Today in Transportation History – 2001: A Rebuilt Bridge Between Two Eastern European Nations

The rebuilt Mária Valéria Bridge, which spans the River Danube between the Slovak Republic (formed after the dissolution of Czechoslovakia in 1993) and Hungary, was officially opened to the public. This structure measures approximately 1,640 feet (500m) in length and connects the Slovak town of Štúrovo with the Hungarian city of Esztergom. The bridge was named after Archduchess Marie Valerie of Austria; she was the youngest child of Franz Josef I, emperor of Austria and king of Hungary, and his wife Elisabeth.
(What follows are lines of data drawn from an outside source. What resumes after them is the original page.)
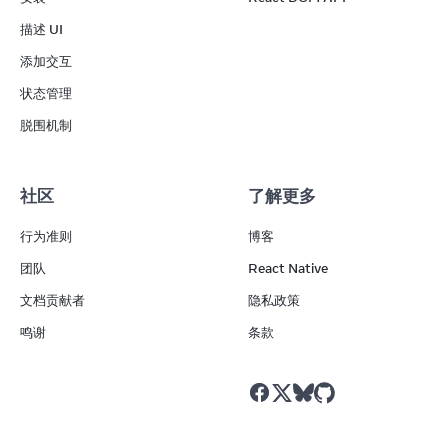
描述 UI
添加交互
状态管理
脱围机制
社区
了解更多
行为准则
博客
团队
React Native
文档贡献者
隐私政策
鸣谢
条款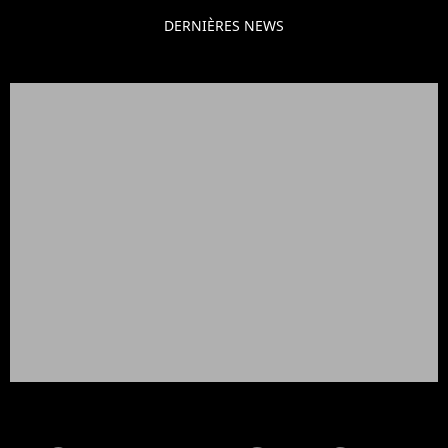
DERNIÈRES NEWS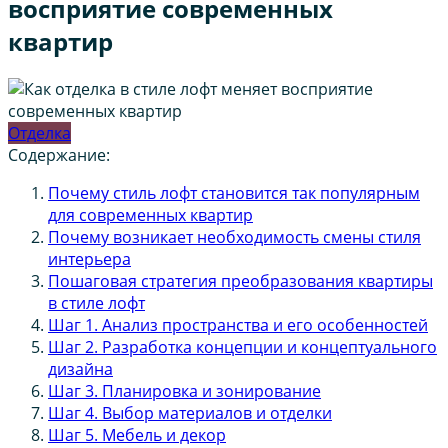
восприятие современных
квартир
Отделка
Содержание:
Почему стиль лофт становится так популярным
для современных квартир
Почему возникает необходимость смены стиля
интерьера
Пошаговая стратегия преобразования квартиры
в стиле лофт
Шаг 1. Анализ пространства и его особенностей
Шаг 2. Разработка концепции и концептуального
дизайна
Шаг 3. Планировка и зонирование
Шаг 4. Выбор материалов и отделки
Шаг 5. Мебель и декор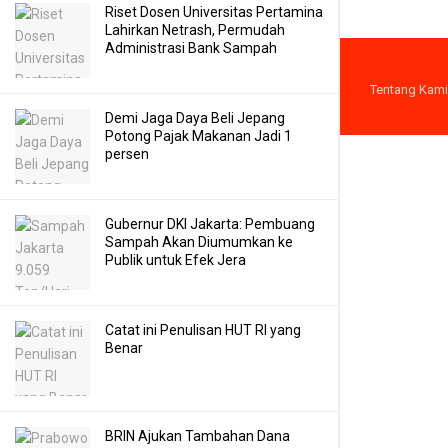
Riset Dosen Universitas Pertamina
Lahirkan Netrash, Permudah
Administrasi Bank Sampah
Tentang Kami
Demi Jaga Daya Beli Jepang
Potong Pajak Makanan Jadi 1
persen
Gubernur DKI Jakarta: Pembuang
Sampah Akan Diumumkan ke
Publik untuk Efek Jera
Catat ini Penulisan HUT RI yang
Benar
BRIN Ajukan Tambahan Dana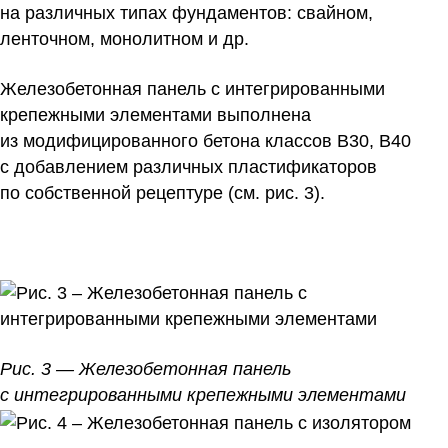
на различных типах фундаментов: свайном,
ленточном, монолитном и др.
Железобетонная панель с интегрированными
крепежными элементами выполнена
из модифицированного бетона классов В30, В40
с добавлением различных пластификаторов
по собственной рецептуре (см. рис. 3).
Рис. 3 — Железобетонная панель
с интегрированными крепежными элементами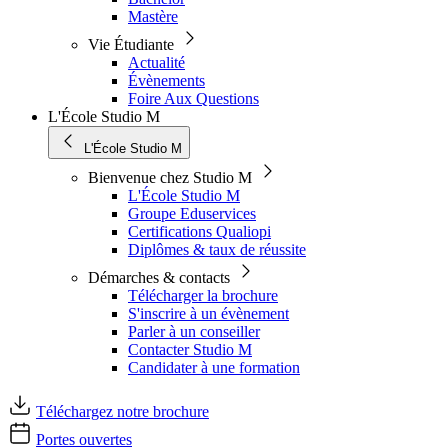
Mastère
Vie Étudiante
Actualité
Évènements
Foire Aux Questions
L'École Studio M
L'École Studio M
Bienvenue chez Studio M
L'École Studio M
Groupe Eduservices
Certifications Qualiopi
Diplômes & taux de réussite
Démarches & contacts
Télécharger la brochure
S'inscrire à un évènement
Parler à un conseiller
Contacter Studio M
Candidater à une formation
Téléchargez notre brochure
Portes ouvertes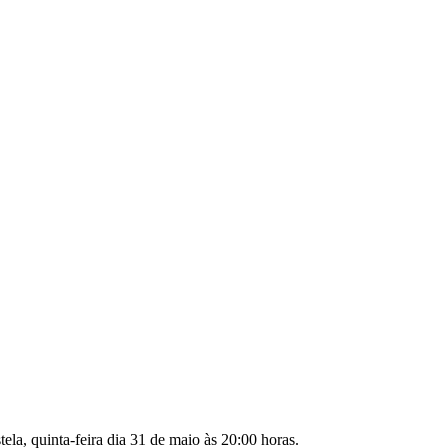
ela, quinta-feira dia 31 de maio às 20:00 horas.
The original Mária Valéria Bridge made its debut in 1895. It was designed by János Feketeházy. He also designed several other bridges on the Danube, including the Liberty Bridge in Budapest and the Elisabeth Bridge between the Slovak town of Komárno and the Hungarian city of Komáron.
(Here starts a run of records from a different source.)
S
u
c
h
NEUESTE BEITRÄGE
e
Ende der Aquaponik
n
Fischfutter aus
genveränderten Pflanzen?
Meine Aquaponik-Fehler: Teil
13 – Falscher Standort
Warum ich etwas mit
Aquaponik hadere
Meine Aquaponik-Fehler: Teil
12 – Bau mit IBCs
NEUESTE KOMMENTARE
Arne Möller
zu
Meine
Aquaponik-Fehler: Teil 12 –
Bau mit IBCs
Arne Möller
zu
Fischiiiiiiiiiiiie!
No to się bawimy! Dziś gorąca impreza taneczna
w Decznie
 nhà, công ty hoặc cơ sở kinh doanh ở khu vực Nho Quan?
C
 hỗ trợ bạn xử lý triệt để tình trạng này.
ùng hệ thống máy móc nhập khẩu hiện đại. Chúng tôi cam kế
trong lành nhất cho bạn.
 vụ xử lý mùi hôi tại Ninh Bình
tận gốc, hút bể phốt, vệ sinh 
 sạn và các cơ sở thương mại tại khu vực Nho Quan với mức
The first Mária Valéria Bridge came to an end in 1919, when the structure was destroyed by a detonation of explosives on its western side. The bridge was completely rebuilt, however, and resumed service in 1926. This version of the bridge was highlighted by acclaimed British travel writer Sir Patrick Leigh Fermor in his books about his extended walk across much of Europe during the early 1930s. His book “A Time of Gifts” concludes with him reaching the Mária Valéria Bridge, while his follow-up work “Between the Woods and the Water” begins with him walking eastward across the bridge and into Esztergom.

This version of the bridge lasted until World War II, when it was destroyed – along with several other bridges in the vicinity of Esztergom—by German troops as they retreated in 1944. It would be more than a half-century before the Mária Valéria Bridge was again reconstructed, a delay that was attributable in large part to tensions between the Communist governments of Czechoslovakia and Hungary. After the demise of those regimes, efforts to rebuild the bridge finally took place. On the day that the current version of the Mária Valéria Bridge was opened, a Slovak postage stamp commemorating the structure was formally released.